WHAT YOU ARE ASKED TO DO: Make the copy match the entries below exactly, with no pictures carried over.

INPUT FOR THIS TASK:
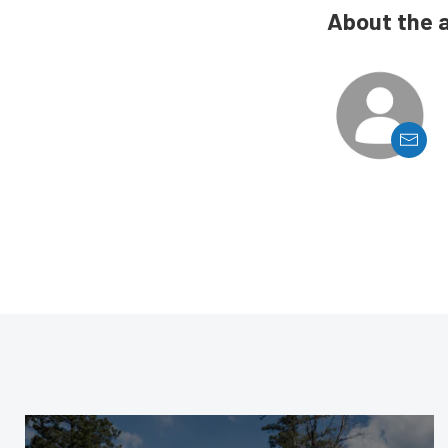
About the 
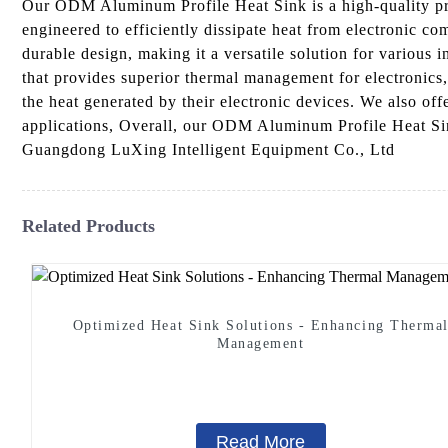
Our ODM Aluminum Profile Heat Sink is a high-quality pr
engineered to efficiently dissipate heat from electronic c
durable design, making it a versatile solution for various i
that provides superior thermal management for electronic
the heat generated by their electronic devices. We also offe
applications, Overall, our ODM Aluminum Profile Heat Sink 
Guangdong LuXing Intelligent Equipment Co., Ltd
Related Products
Optimized Heat Sink Solutions - Enhancing Therma
Management
Read More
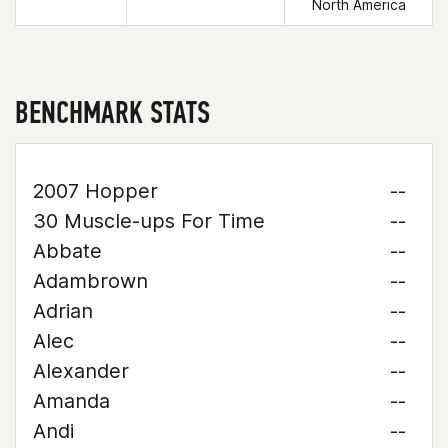
North America
BENCHMARK STATS
2007 Hopper
--
30 Muscle-ups For Time
--
Abbate
--
Adambrown
--
Adrian
--
Alec
--
Alexander
--
Amanda
--
Andi
--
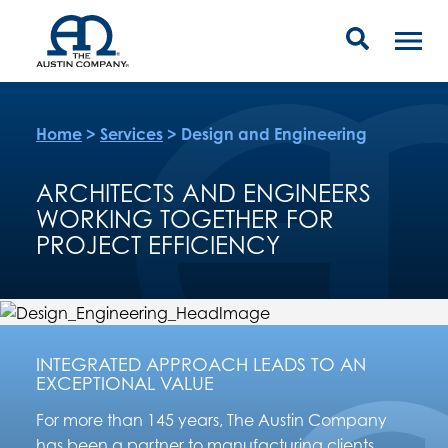
Home
>
Services
>
Design and Engineering
ARCHITECTS AND ENGINEERS
WORKING TOGETHER FOR
PROJECT EFFICIENCY
INTEGRATED APPROACH LEADS TO AN
EXCEPTIONAL VALUE
For more than 145 years, The Austin Company
has been a partner to manufacturing clients,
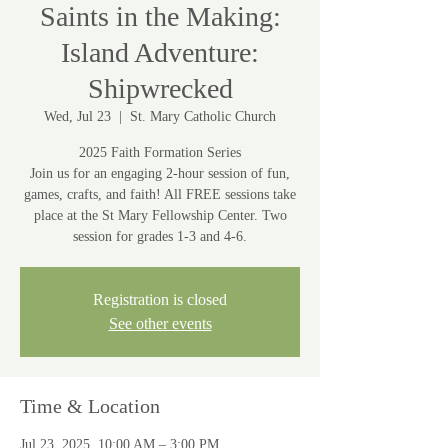
Saints in the Making:
Island Adventure:
Shipwrecked
Wed, Jul 23
  |  
St. Mary Catholic Church
2025 Faith Formation Series
Join us for an engaging 2-hour session of fun,
games, crafts, and faith! All FREE sessions take
place at the St Mary Fellowship Center. Two
session for grades 1-3 and 4-6.
Registration is closed
See other events
Time & Location
Jul 23, 2025, 10:00 AM – 3:00 PM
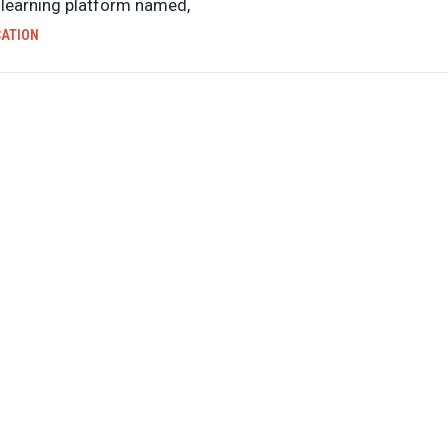
e learning platform named,
CATION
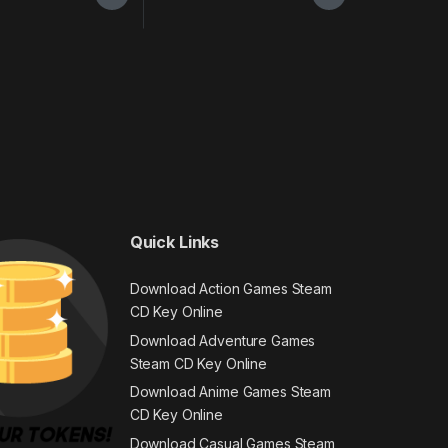
Quick Links
Download Action Games Steam
CD Key Online
Download Adventure Games
Steam CD Key Online
Download Anime Games Steam
CD Key Online
Download Casual Games Steam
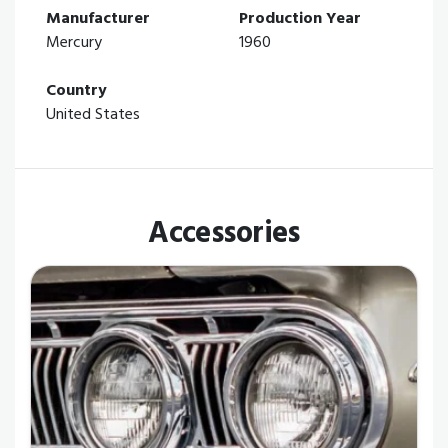
Manufacturer
Production Year
Mercury
1960
Country
United States
Accessories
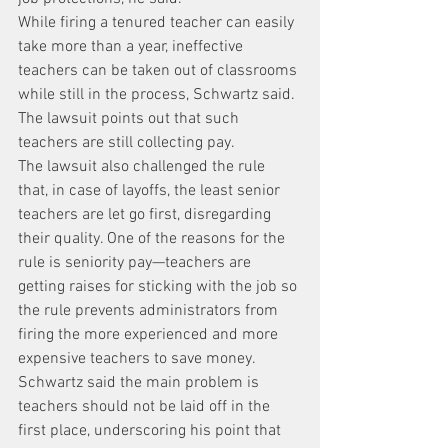
While firing a tenured teacher can easily 
take more than a year, ineffective 
teachers can be taken out of classrooms 
while still in the process, Schwartz said.
The lawsuit points out that such 
teachers are still collecting pay.
The lawsuit also challenged the rule 
that, in case of layoffs, the least senior 
teachers are let go first, disregarding 
their quality. One of the reasons for the 
rule is seniority pay—teachers are 
getting raises for sticking with the job so 
the rule prevents administrators from 
firing the more experienced and more 
expensive teachers to save money.
Schwartz said the main problem is 
teachers should not be laid off in the 
first place, underscoring his point that 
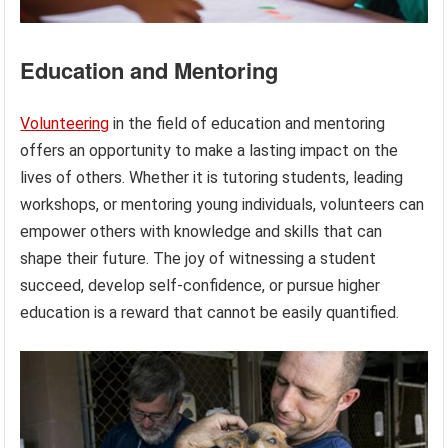
Education and Mentoring
Volunteering
in the field of education and mentoring
offers an opportunity to make a lasting impact on the
lives of others. Whether it is tutoring students, leading
workshops, or mentoring young individuals, volunteers can
empower others with knowledge and skills that can
shape their future. The joy of witnessing a student
succeed, develop self-confidence, or pursue higher
education is a reward that cannot be easily quantified.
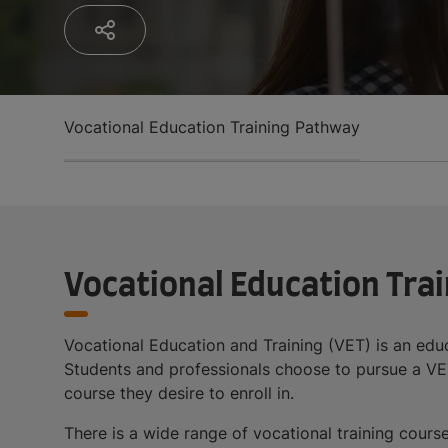
Vocational Education Training Pathway
Vocational Education Tra
Vocational Education and Training (VET) is an educa
Students and professionals choose to pursue a VET 
course they desire to enroll in.
There is a wide range of vocational training cours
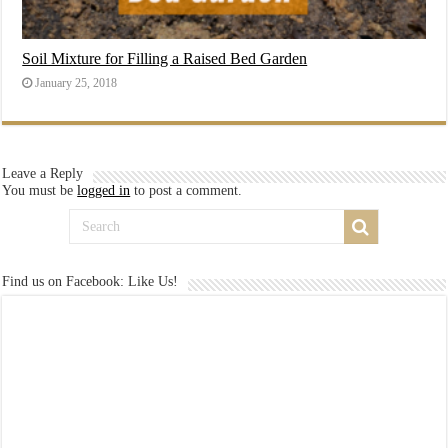
Soil Mixture for Filling a Raised Bed Garden
January 25, 2018
Leave a Reply
You must be
logged in
to post a comment.
Find us on Facebook: Like Us!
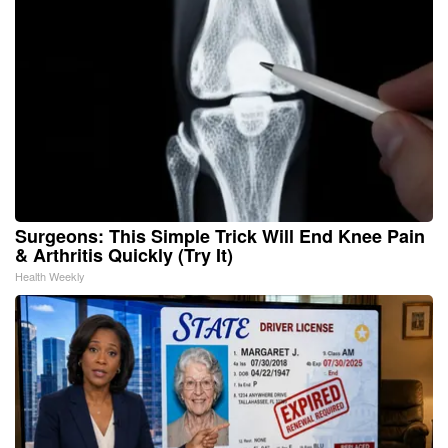
Surgeons: This Simple Trick Will End Knee Pain
& Arthritis Quickly (Try It)
Health Weekly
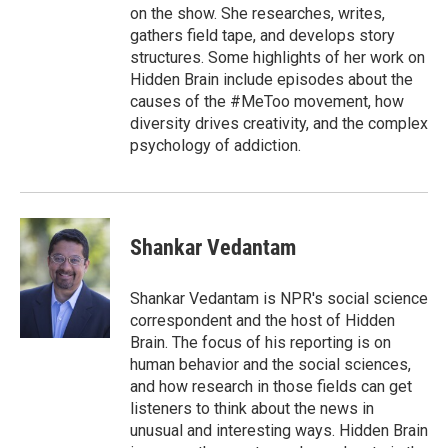
on the show. She researches, writes,
gathers field tape, and develops story
structures. Some highlights of her work on
Hidden Brain include episodes about the
causes of the #MeToo movement, how
diversity drives creativity, and the complex
psychology of addiction.
Shankar Vedantam
Shankar Vedantam is NPR's social science
correspondent and the host of Hidden
Brain. The focus of his reporting is on
human behavior and the social sciences,
and how research in those fields can get
listeners to think about the news in
unusual and interesting ways. Hidden Brain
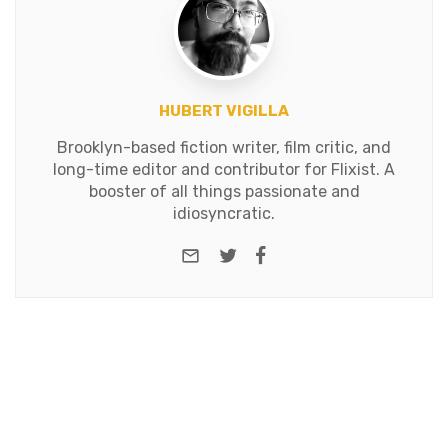
HUBERT VIGILLA
Brooklyn-based fiction writer, film critic, and
long-time editor and contributor for Flixist. A
booster of all things passionate and
idiosyncratic.
e-mail
Twitter
Facebook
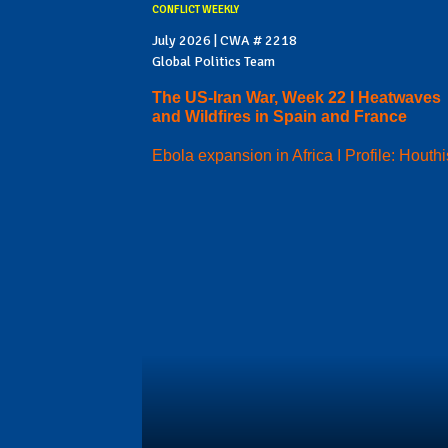
CONFLICT WEEKLY
July 2026 | CWA # 2218
Global Politics Team
The US-Iran War, Week 22 I Heatwaves
and Wildfires in Spain and France
Ebola expansion in Africa I Profile: Houthi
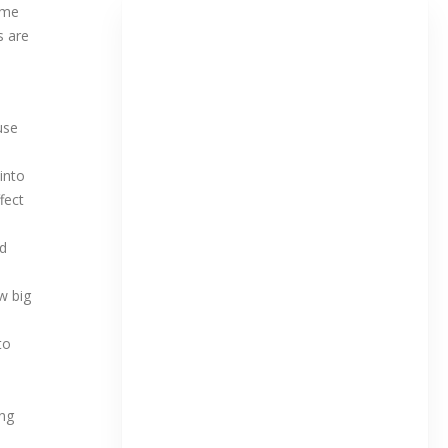
ome
s are
ause
into
fect
ld
w big
to
ing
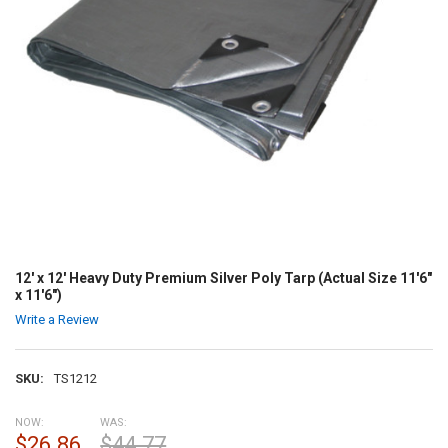
12' x 12' Heavy Duty Premium Silver Poly Tarp (Actual Size 11'6"
x 11'6")
Write a Review
SKU:
TS1212
NOW:
WAS:
$26.86
$44.77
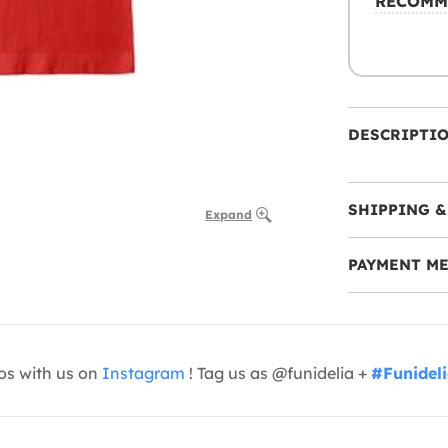
RECOMM
DESCRIPTI
SHIPPING &
Expand
PAYMENT M
os with us on
Instagram
! Tag us as @funidelia +
#Funidel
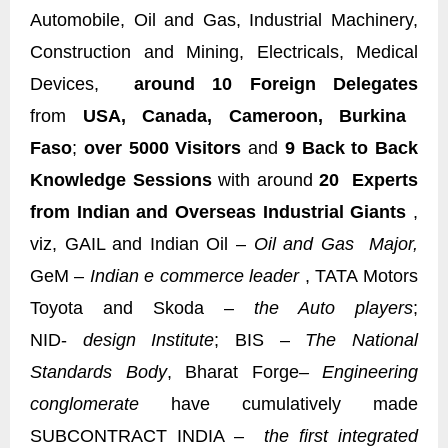
Automobile, Oil and Gas, Industrial Machinery,
Construction and Mining, Electricals, Medical
Devices,
around 10 Foreign Delegates
from
USA, Canada, Cameroon, Burkina
Faso
;
over 5000 Visitors
and
9 Back to Back
Knowledge Sessions
with around
20 Experts
from Indian and Overseas Industrial Giants
,
viz, GAIL and Indian Oil –
Oil and Gas Major,
GeM –
Indian e commerce leader
, TATA Motors
Toyota and Skoda –
the Auto players
;
NID-
design Institute
; BIS –
The National
Standards Body
, Bharat Forge
– Engineering
conglomerate
have cumulatively made
SUBCONTRACT INDIA –
the first integrated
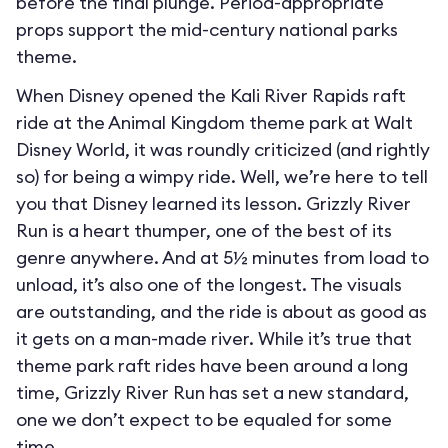
before the final plunge. Period-appropriate
props support the mid-century national parks
theme.
When Disney opened the Kali River Rapids raft
ride at the Animal Kingdom theme park at Walt
Disney World, it was roundly criticized (and rightly
so) for being a wimpy ride. Well, we’re here to tell
you that Disney learned its lesson. Grizzly River
Run is a heart thumper, one of the best of its
genre anywhere. And at 5½ minutes from load to
unload, it’s also one of the longest. The visuals
are outstanding, and the ride is about as good as
it gets on a man-made river. While it’s true that
theme park raft rides have been around a long
time, Grizzly River Run has set a new standard,
one we don’t expect to be equaled for some
time.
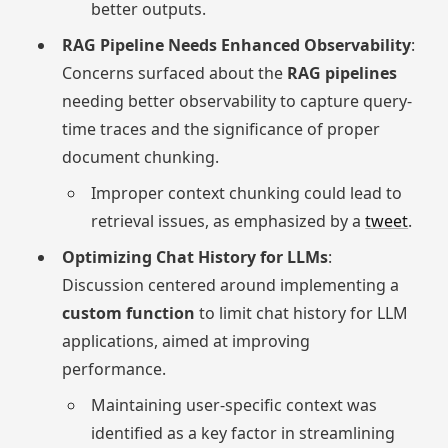
better outputs.
RAG Pipeline Needs Enhanced Observability
:
Concerns surfaced about the
RAG pipelines
needing better observability to capture query-
time traces and the significance of proper
document chunking.
Improper context chunking could lead to
retrieval issues, as emphasized by a
tweet
.
Optimizing Chat History for LLMs
:
Discussion centered around implementing a
custom function
to limit chat history for LLM
applications, aimed at improving
performance.
Maintaining user-specific context was
identified as a key factor in streamlining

EXERCISE ANSWER:
About the 
Our ODM Aluminum Profile Heat Sink is a high-quality pr
engineered to efficiently dissipate heat from electronic c
durable design, making it a versatile solution for various i
that provides superior thermal management for electronic
the heat generated by their electronic devices. We also offe
applications, Overall, our ODM Aluminum Profile Heat Sink 
Guangdong LuXing Intelligent Equipment Co., Ltd
Related Products
Optimized Heat Sink Solutions - Enhancing Therma
Management
Read More
North America
BENCHMARK STATS
2007 Hopper
--
30 Muscle-ups For Time
--
Abbate
--
Adambrown
--
Adrian
--
Alec
--
Alexander
--
Amanda
--
Andi
--
Home
>
Services
>
Design and Engineering
ARCHITECTS AND ENGINEERS
WORKING TOGETHER FOR
PROJECT EFFICIENCY
INTEGRATED APPROACH LEADS TO AN
EXCEPTIONAL VALUE
For more than 145 years, The Austin Company
has been a partner to manufacturing clients,
Saints in the Making:
Island Adventure:
Shipwrecked
Wed, Jul 23
  |  
St. Mary Catholic Church
2025 Faith Formation Series
Join us for an engaging 2-hour session of fun,
games, crafts, and faith! All FREE sessions take
place at the St Mary Fellowship Center. Two
session for grades 1-3 and 4-6.
Registration is closed
See other events
Time & Location
Jul 23, 2025, 10:00 AM – 3:00 PM
e learning platform named,
CATION
Quick Links
Download Action Games Steam
CD Key Online
Download Adventure Games
Steam CD Key Online
Download Anime Games Steam
CD Key Online
Download Casual Games Steam
Manufacturer
Production Year
Mercury
1960
Country
United States
Accessories
While firing a tenured teacher can easily 
take more than a year, ineffective 
teachers can be taken out of classrooms 
while still in the process, Schwartz said.
The lawsuit points out that such 
teachers are still collecting pay.
The lawsuit also challenged the rule 
that, in case of layoffs, the least senior 
teachers are let go first, disregarding 
their quality. One of the reasons for the 
rule is seniority pay—teachers are 
getting raises for sticking with the job so 
the rule prevents administrators from 
firing the more experienced and more 
expensive teachers to save money.
Schwartz said the main problem is 
teachers should not be laid off in the 
first place, underscoring his point that 
Education and Mentoring
Volunteering
in the field of education and mentoring
offers an opportunity to make a lasting impact on the
lives of others. Whether it is tutoring students, leading
workshops, or mentoring young individuals, volunteers can
empower others with knowledge and skills that can
shape their future. The joy of witnessing a student
succeed, develop self-confidence, or pursue higher
education is a reward that cannot be easily quantified.
Vocational Education Training Pathway
Vocational Education Tra
Vocational Education and Training (VET) is an educa
Students and professionals choose to pursue a VET 
course they desire to enroll in.
There is a wide range of vocational training cours
Soil Mixture for Filling a Raised Bed Garden
January 25, 2018
Leave a Reply
You must be
logged in
to post a comment.
Find us on Facebook: Like Us!
Surgeons: This Simple Trick Will End Knee Pain
& Arthritis Quickly (Try It)
Health Weekly
on the show. She researches, writes,
gathers field tape, and develops story
structures. Some highlights of her work on
Hidden Brain include episodes about the
causes of the #MeToo movement, how
diversity drives creativity, and the complex
psychology of addiction.
Shankar Vedantam
Shankar Vedantam is NPR's social science
correspondent and the host of Hidden
Brain. The focus of his reporting is on
human behavior and the social sciences,
and how research in those fields can get
listeners to think about the news in
unusual and interesting ways. Hidden Brain
HUBERT VIGILLA
Brooklyn-based fiction writer, film critic, and
long-time editor and contributor for Flixist. A
booster of all things passionate and
idiosyncratic.
e-mail
Twitter
Facebook
CONFLICT WEEKLY
July 2026 | CWA # 2218
Global Politics Team
The US-Iran War, Week 22 I Heatwaves
and Wildfires in Spain and France
Ebola expansion in Africa I Profile: Houthi
ome
s are
ause
into
fect
ld
w big
to
ing
12' x 12' Heavy Duty Premium Silver Poly Tarp (Actual Size 11'6"
x 11'6")
Write a Review
SKU:
TS1212
NOW:
WAS:
$26.86
$44.77
RECOMM
DESCRIPTI
SHIPPING &
Expand
PAYMENT M
os with us on
Instagram
! Tag us as @funidelia +
#Funidel
Automobile, Oil and Gas, Industrial Machinery,
Construction and Mining, Electricals, Medical
Devices,
around 10 Foreign Delegates
from
USA, Canada, Cameroon, Burkina
Faso
;
over 5000 Visitors
and
9 Back to Back
Knowledge Sessions
with around
20 Experts
from Indian and Overseas Industrial Giants
,
viz, GAIL and Indian Oil –
Oil and Gas Major,
GeM –
Indian e commerce leader
, TATA Motors
Toyota and Skoda –
the Auto players
;
NID-
design Institute
; BIS –
The National
Standards Body
, Bharat Forge
– Engineering
conglomerate
have cumulatively made
SUBCONTRACT INDIA –
the first integrated
before the final plunge. Period-appropriate
props support the mid-century national parks
theme.
When Disney opened the Kali River Rapids raft
ride at the Animal Kingdom theme park at Walt
Disney World, it was roundly criticized (and rightly
so) for being a wimpy ride. Well, we’re here to tell
you that Disney learned its lesson. Grizzly River
Run is a heart thumper, one of the best of its
genre anywhere. And at 5½ minutes from load to
unload, it’s also one of the longest. The visuals
are outstanding, and the ride is about as good as
it gets on a man-made river. While it’s true that
theme park raft rides have been around a long
time, Grizzly River Run has set a new standard,
one we don’t expect to be equaled for some
time.
better outputs.
RAG Pipeline Needs Enhanced Observability
:
Concerns surfaced about the
RAG pipelines
needing better observability to capture query-
time traces and the significance of proper
document chunking.
Improper context chunking could lead to
retrieval issues, as emphasized by a
tweet
.
Optimizing Chat History for LLMs
:
Discussion centered around implementing a
custom function
to limit chat history for LLM
applications, aimed at improving
performance.
Maintaining user-specific context was
identified as a key factor in streamlining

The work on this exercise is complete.